Highlighting this release are some important fixes and improvements to the HaplotypeCaller, in particular support for genotyping spanning deletions and a fix to the reference confidence calculation around indels. This release also brings support for "Requester Pays" GCS (Google Cloud Storage) buckets, fasta.gz support to the -R/--reference argument, a port of LeftAlignAndTrimVariants from GATK3, a new tool FuncotatorDataSourceDownloader to download Funcotator datasources, and bug fixes to Mutect2, VariantRecalibrator, and SelectVariants.

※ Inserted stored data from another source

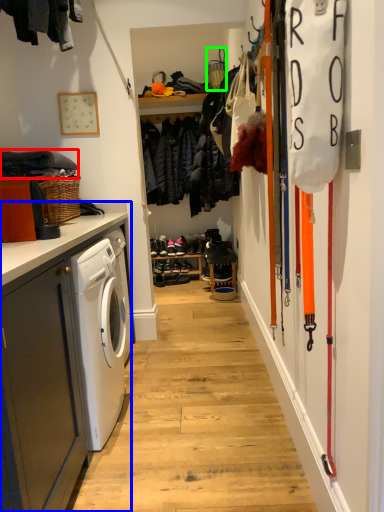 Question: Based on their relative distances, which object is nearer to clothing (highlighted by a red box)? Choose from cabinetry (highlighted by a blue box) and basket (highlighted by a green box).

Choices:
 (A) cabinetry
 (B) basket

Answer: (A) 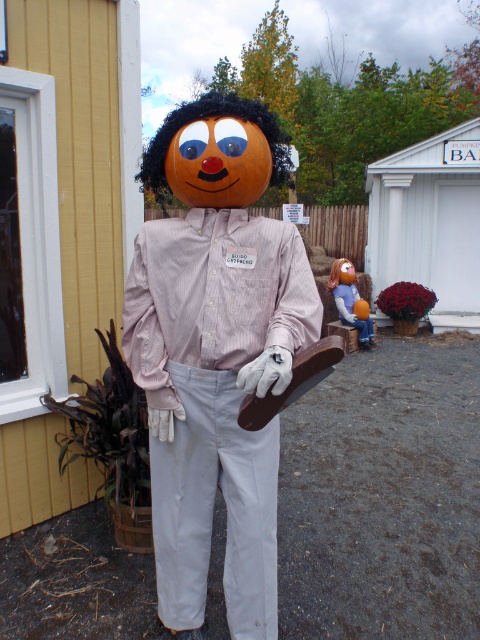 Question: Is pink striped shirt at center to the right of orange matte pumpkin at center from the viewer's perspective?

Choices:
 (A) yes
 (B) no

Answer: (B)

Question: Does pink striped shirt at center appear over orange matte pumpkin at center?

Choices:
 (A) no
 (B) yes

Answer: (A)

Question: Which object appears closest to the camera in this image?

Choices:
 (A) pink striped shirt at center
 (B) orange matte pumpkin at center

Answer: (A)

Question: Which object appears farthest from the camera in this image?

Choices:
 (A) orange matte pumpkin at center
 (B) pink striped shirt at center

Answer: (A)

Question: Is the position of pink striped shirt at center less distant than that of orange matte pumpkin at center?

Choices:
 (A) no
 (B) yes

Answer: (B) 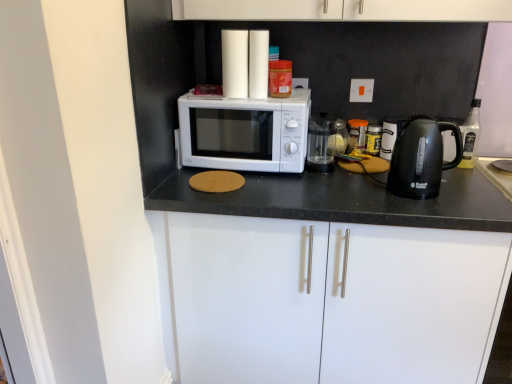 At what (x,y) coordinates should I click in order to perform the action: click on vacant space in front of black plastic bottle at right. Please return your answer as a coordinate pair (x, y). Image resolution: width=512 pixels, height=384 pixels. Looking at the image, I should click on (473, 178). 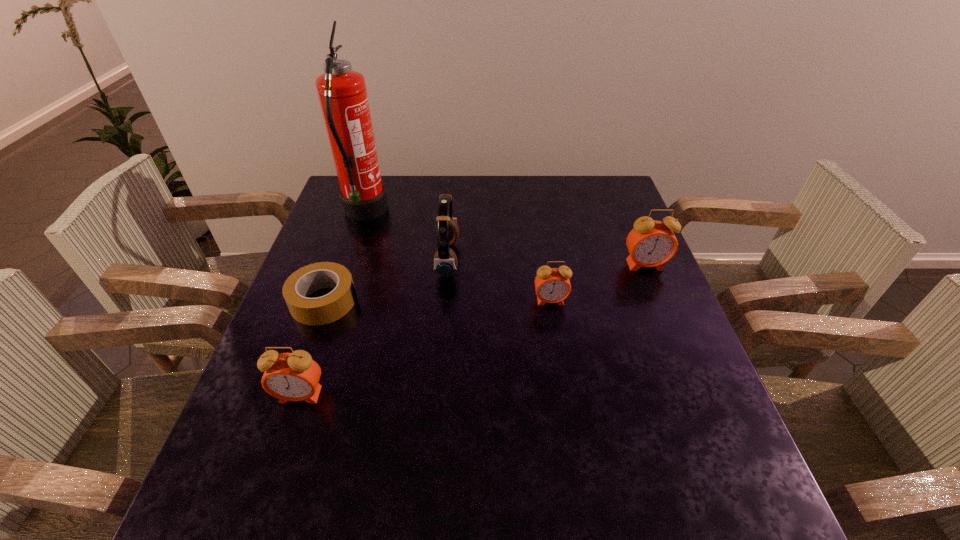 Identify the location of the nearest object. (294, 376).

The width and height of the screenshot is (960, 540). I want to click on the nearest alarm clock, so click(x=294, y=376).

Where is `the shortest alarm clock`? the shortest alarm clock is located at coordinates click(x=552, y=285).

Locate an element on the screen. The width and height of the screenshot is (960, 540). the fifth object from left to right is located at coordinates (552, 285).

Where is `the farthest alarm clock`? This screenshot has height=540, width=960. the farthest alarm clock is located at coordinates [651, 243].

Locate an element on the screen. This screenshot has height=540, width=960. the rightmost object is located at coordinates (651, 243).

Locate an element on the screen. This screenshot has width=960, height=540. the farthest object is located at coordinates (342, 93).

This screenshot has height=540, width=960. In order to click on fire extinguisher in this screenshot , I will do `click(342, 93)`.

Where is `the shortest object`? This screenshot has height=540, width=960. the shortest object is located at coordinates (326, 309).

The width and height of the screenshot is (960, 540). I want to click on headset, so click(x=445, y=262). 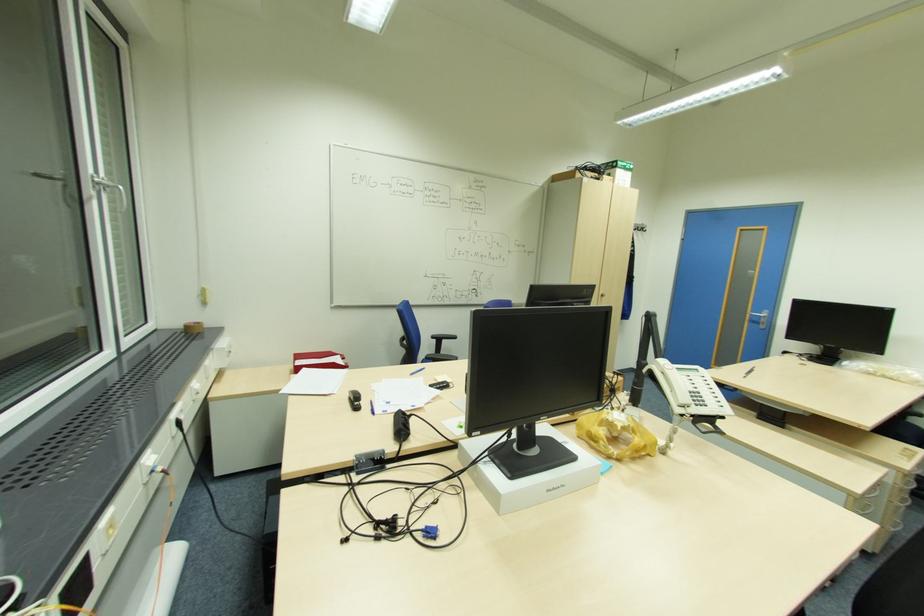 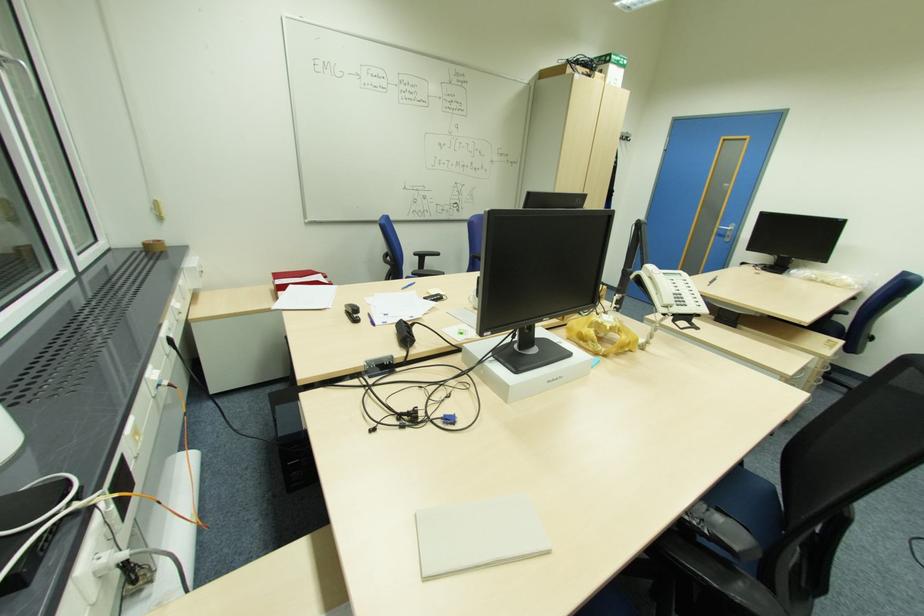 Where in the second image is the point corresponding to point (699, 403) from the first image?

(681, 305) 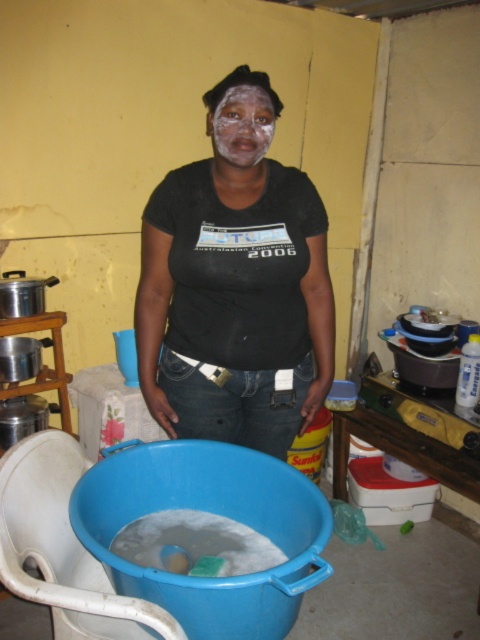 Between matte black shirt at center and blue plastic basin at lower center, which one appears on the left side from the viewer's perspective?

Positioned to the left is blue plastic basin at lower center.

What do you see at coordinates (236, 284) in the screenshot? This screenshot has height=640, width=480. I see `matte black shirt at center` at bounding box center [236, 284].

Does point (240, 253) come behind point (277, 483)?

That is True.

What are the coordinates of `matte black shirt at center` in the screenshot? It's located at (236, 284).

Between blue plastic basin at lower center and white matte face at center, which one is positioned lower?

blue plastic basin at lower center

Between blue plastic basin at lower center and white matte face at center, which one has more height?

blue plastic basin at lower center

Is point (280, 461) positioned in front of point (257, 112)?

No, it is not.

Locate an element on the screen. This screenshot has width=480, height=640. blue plastic basin at lower center is located at coordinates [x=214, y=513].

Is matte black shirt at center shorter than white matte face at center?

No.

Between point (213, 422) and point (260, 124), which one is positioned behind?

Positioned behind is point (213, 422).

At what (x,y) coordinates should I click in order to perform the action: click on matte black shirt at center. Please return your answer as a coordinate pair (x, y). Looking at the image, I should click on (236, 284). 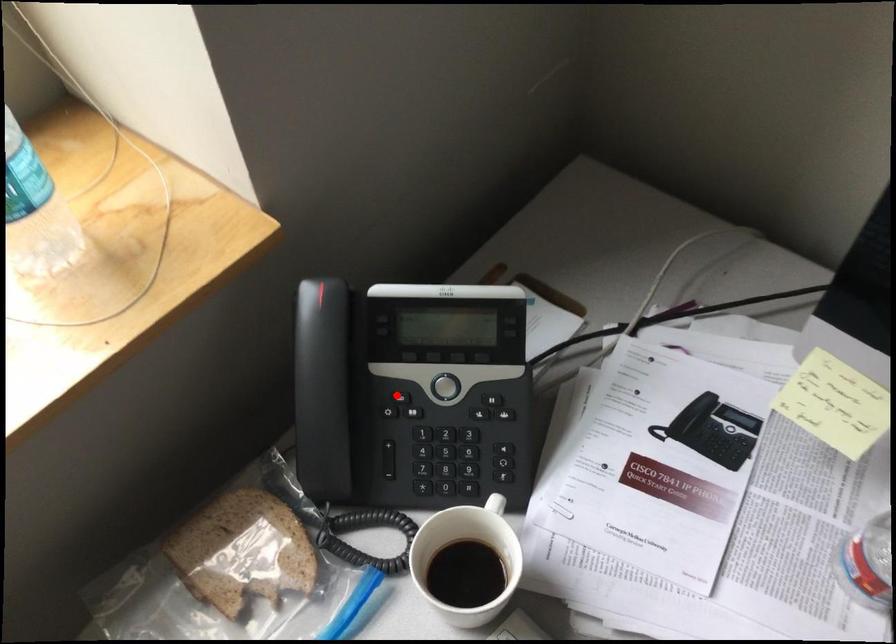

As usual, a docker image for this release can be downloaded from https://hub.docker.com/r/broadinstitute/gatk/

  • HaplotypeCaller

    • Fixed the reference confidence calculation upstream of indels (#5172)
      • Improve hom-ref GQs near indels in GVCFs. Also consider bases on either side of indels informative if local assembly has been performed.
      • The previous behavior generated some PL=0,0,0 no-calls because the CIGAR of reads containing indels wasn't taken into account when determining which reads were informative for the indel reference confidence model. The local realignment wasn't being used inside the active region previously either, which has been fixed. A related change considers bases on either side of indels informative if local assembly has been performed (but not during active region detection). Both result in far fewer 0,0,0 calls. Unfortunately there are still some 0,0,X homRef calls related to #5171.
    • Make HaplotypeCaller genotype and output spanning deletions (#4963)
      • Modifies HaplotypeCaller so that it can output and genotype spanning deletion alleles represented by the * allele.
      • Fixes #2960
      • Previously, the output of HaplotypeCaller would not include spanning deletion alleles when run in single sample VCF mode or in genotype given alleles mode, even when that genotype would be more appropriate. In the joint calling workflow GenotypeGVCFs adds genotypes for spanning deletions, although the input likelihoods will not be broken out to specifically account for spanning deletion alleles.
    • Simplify HaplotypeBAMWriter code. #944 (#5122)
  • Mutect2

    • Mutect2 now emits DP values in the FORMAT field (#5185)
    • Add --get-af-from-ad option to recalculate the allele fraction based on AD instead of the Bayesian estimate (#5118)
      • Recommended for mitochondrial applications
    • Fixed a StringIndexOutOfBoundsException crash in the ReferenceBases annotation when a variant is within 10 base pairs of the end of a chromosome (#5151)
    • Restore base quality filter code that got removed unintentionally in #4895. (#5123)
    • Remove extra space in the MutectVersion header line (previously was Mutect Version) (#5184)
  • Added support for "Requester Pays" GCS (Google Cloud Storage) buckets via new --gcs-project-for-requester-pays argument (#5140)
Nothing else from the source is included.